If the root cause is spiritual then it demands a spiritual response. Our response must be three-pronged.
1) Intercession –Since we do not contend with physical foes, but spiritual ones, our weapons must be spiritual rather than the weapons of the world (2 Cor. 10:3-5). In prayer we must bind the spiritual forces that are operating behind the scenes and only then can we see men and women set free. Remember, Jesus said that before we can spoil the strong man’s house we must first bind him (Mt. 12:29). We must bind the spirit of death and we can only accomplish this through intercessory prayer.

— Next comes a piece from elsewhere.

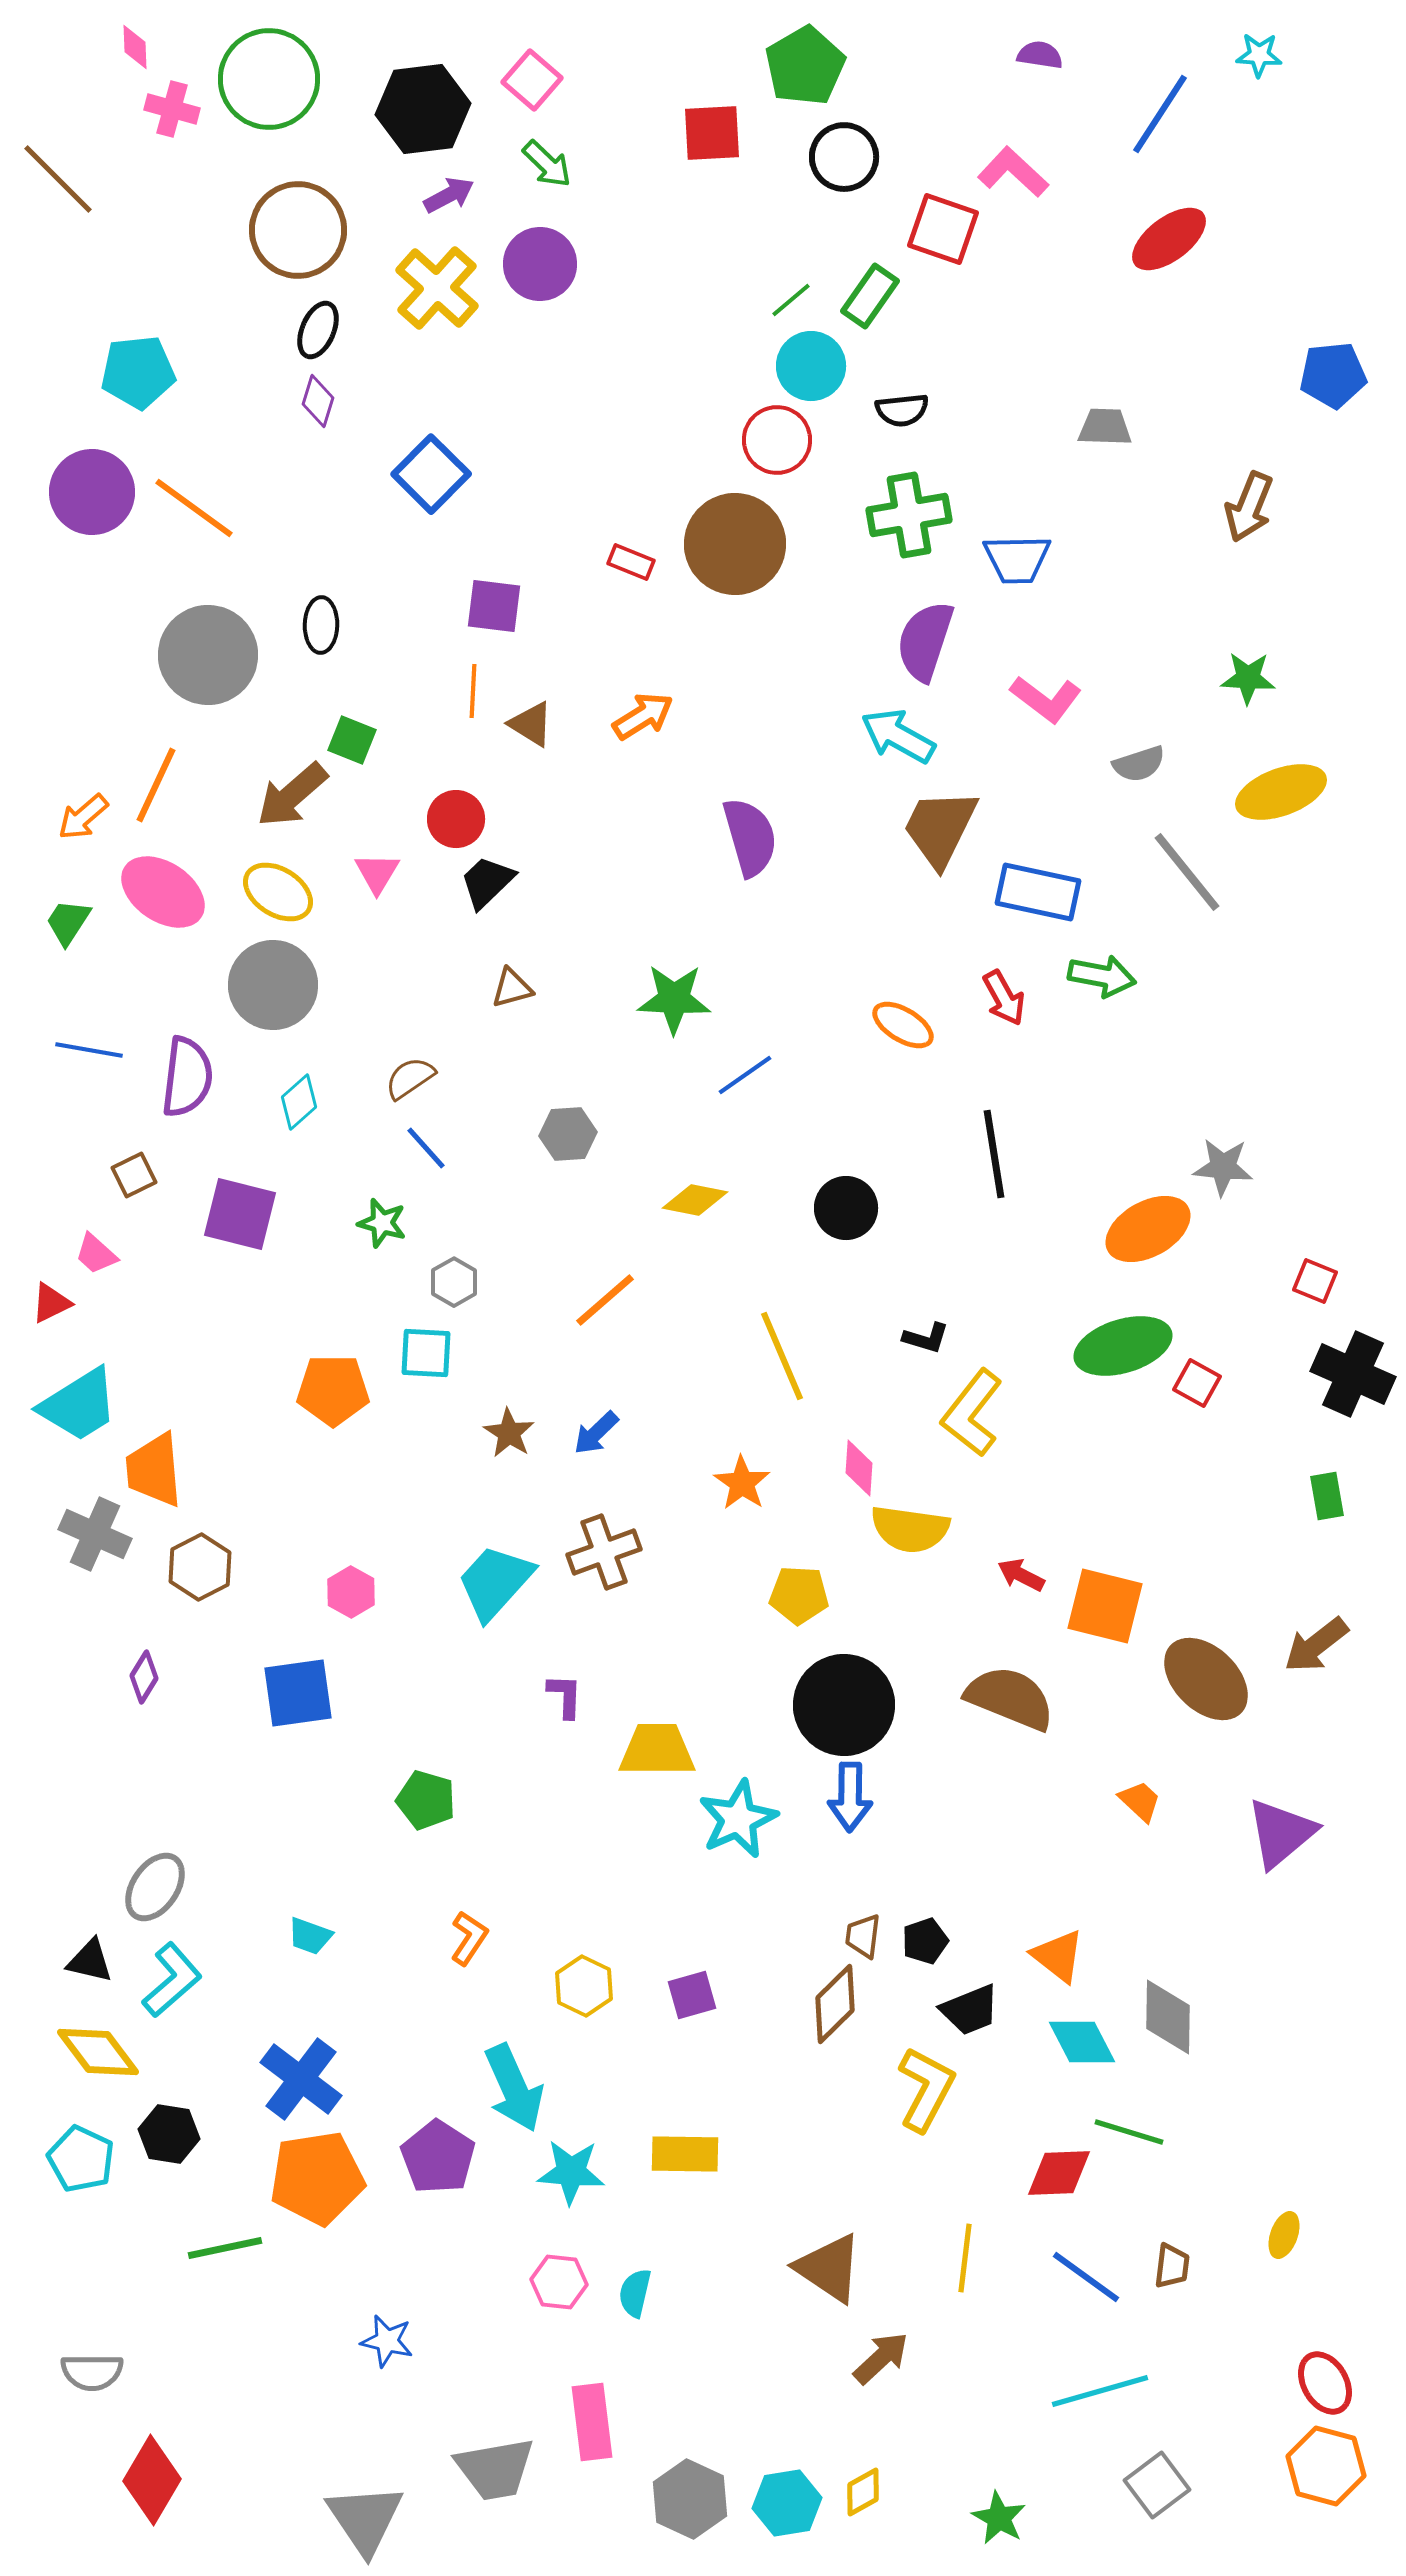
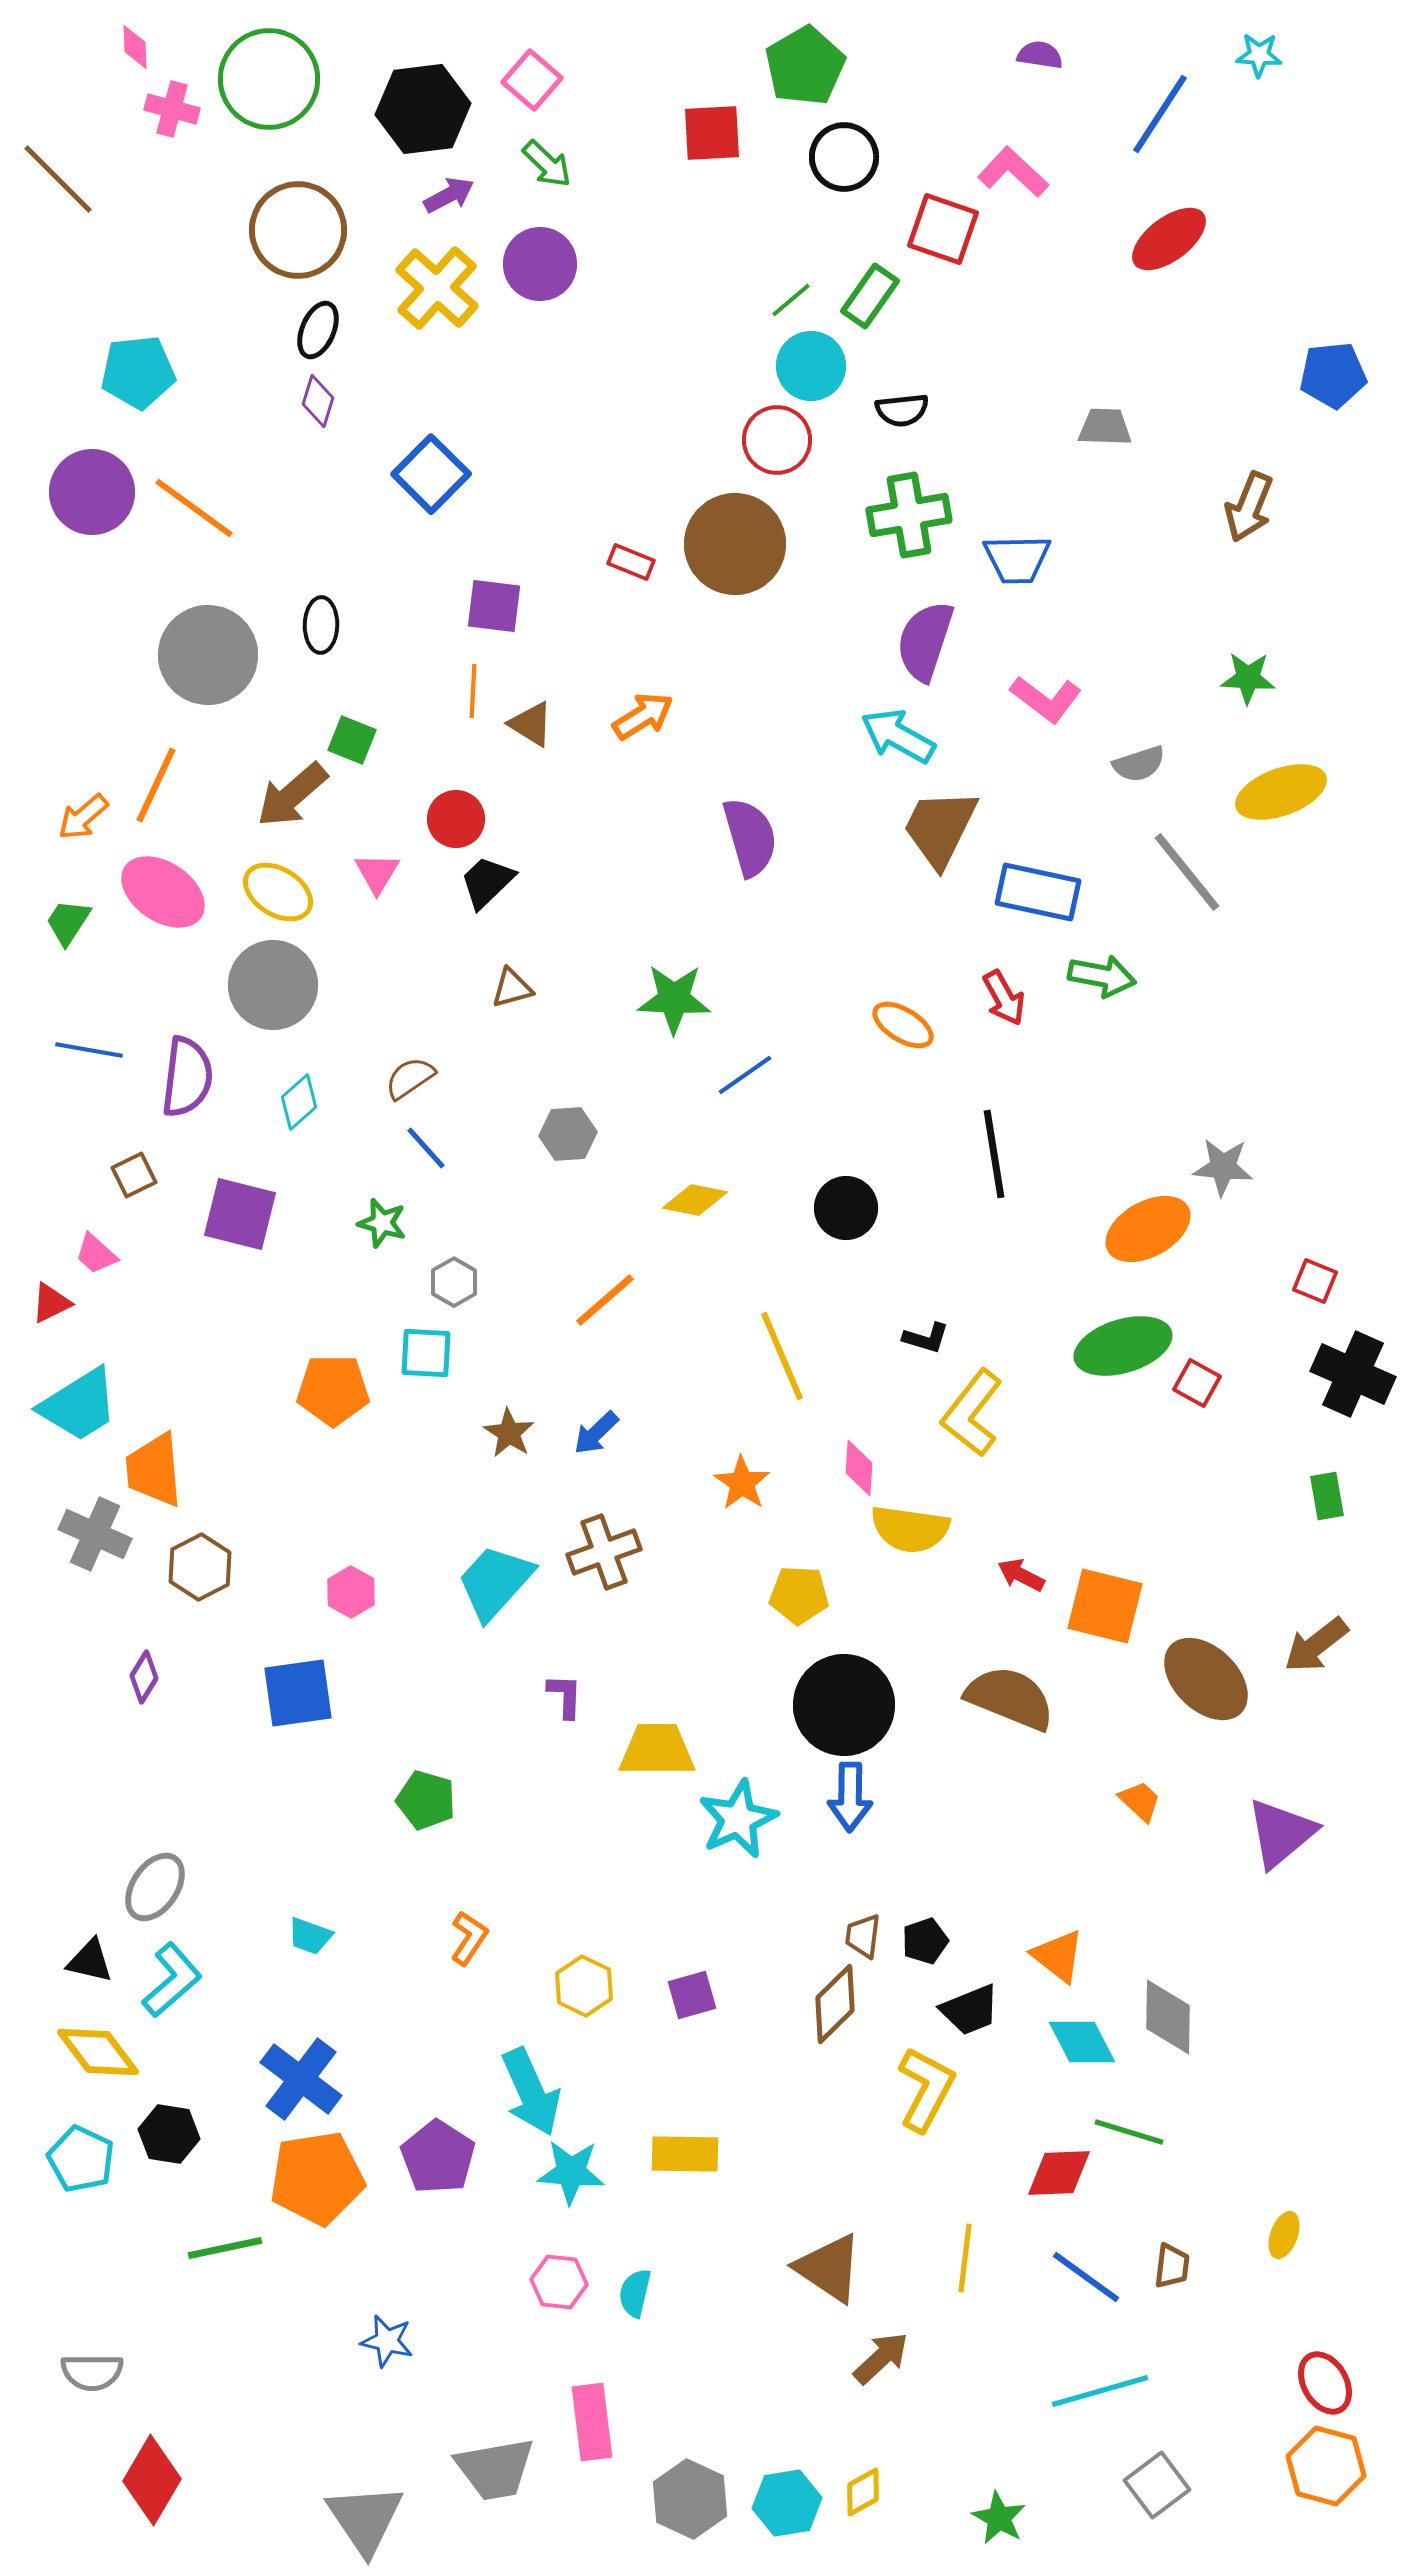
cyan arrow at (514, 2088): moved 17 px right, 4 px down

2) Evangelism – those who do not know Christ, even those whose desperation have made them killers, are not our enemies but our mission. We are called to love them into the Kingdom.
3) Reformation (Spirit directed social action) – as evangelism redeems the individual so Spirit directed social action redeems the institutions of society restoring them to their God given purpose.
Remember, we are not holy warriors doing battle with those whose values and lifestyles are different from ours, but holy lovers who turn the other cheek, who go the second mile, who do unto others as we would have them do unto us. No matter how strident those who hate the cause of Christ become let us always live lives that reflect the love of Him who laid down His life for us.
This is already longer than I intended but I cannot close without addressing one more issue. Some of you may be living with the unintended consequences of a poor choice you made years ago. Try as you might you cannot forgive yourself or move on with your life. I bring you good news! Christ has redeemed us from the curse of our sinful mistakes by suffering the curse for us (see Galatians 3:13-14). You can’t undo the past. Not even God can do that but His forgiveness does unlock the future.
This is Richard Exley straight from the heart.